So, here I am on this journey called cancer.

Looking at it now, I feel like it began with me being thrown in the back of a car, blindfolded and then dropped on a back road in the middle of nowhere (which, given where we live, and if I’m going to be honest with you, could actually be just a couple of miles from our house), and told to find my way. Not my way home, mind you, but find my way to the next thing that happens. Get on that cancer path and go, mister.

I was allowed to take the blindfold off, so I can at least look for guideposts. Since I have no idea what I’m doing, let alone where I’m going, useful guideposts can be few are far between.

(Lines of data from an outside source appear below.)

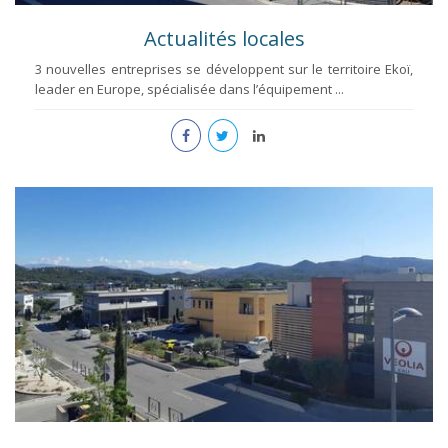
Actualités locales
3 nouvelles entreprises se développent sur le territoire Ekoï,
leader en Europe, spécialisée dans l’équipement ...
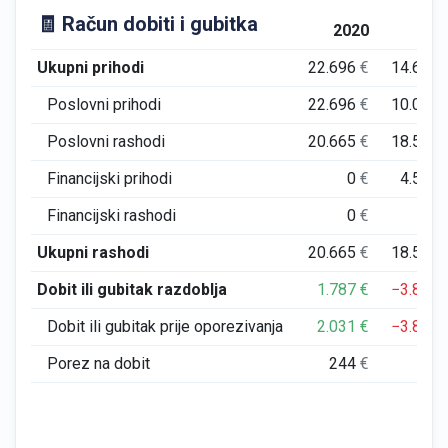
🧾 Račun dobiti i gubitka
2020
202
Ukupni prihodi
22.696
€
14.644
Poslovni prihodi
22.696
€
10.060
Poslovni rashodi
20.665
€
18.507
Financijski prihodi
0
€
4.584
Financijski rashodi
0
€
0
Ukupni rashodi
20.665
€
18.507
Dobit ili gubitak razdoblja
1.787
€
−3.862
Dobit ili gubitak prije oporezivanja
2.031
€
−3.862
Porez na dobit
244
€
0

I suppose that “the next thing that happens” is generally some special moment in time, some event that has an anniversary or something else special about it, and I get to check it off the list of things I wasn’t sure I was going to live to see.

I was first diagnosed with multiple myeloma in September, so the first big thing I wondered about would be whether I would see Christmas that year. This was very early on, obviously, yet to this day I have never been given a prognosis, nor do I want one. Still, it became quickly apparent that we were talking months, years even, rather than weeks.

It’s been just about 2½ years now, and Sheri and I are pretty happy about that. We’ve had three Christmases together, and plenty of birthdays for ourselves, our children and our grandchildren. We saw our oldest grandson, Jacob, graduate from high school. Well, we didn’t actually see him. I was going through a period where I was really too sick to travel, but at least we celebrated it, and there were pictures.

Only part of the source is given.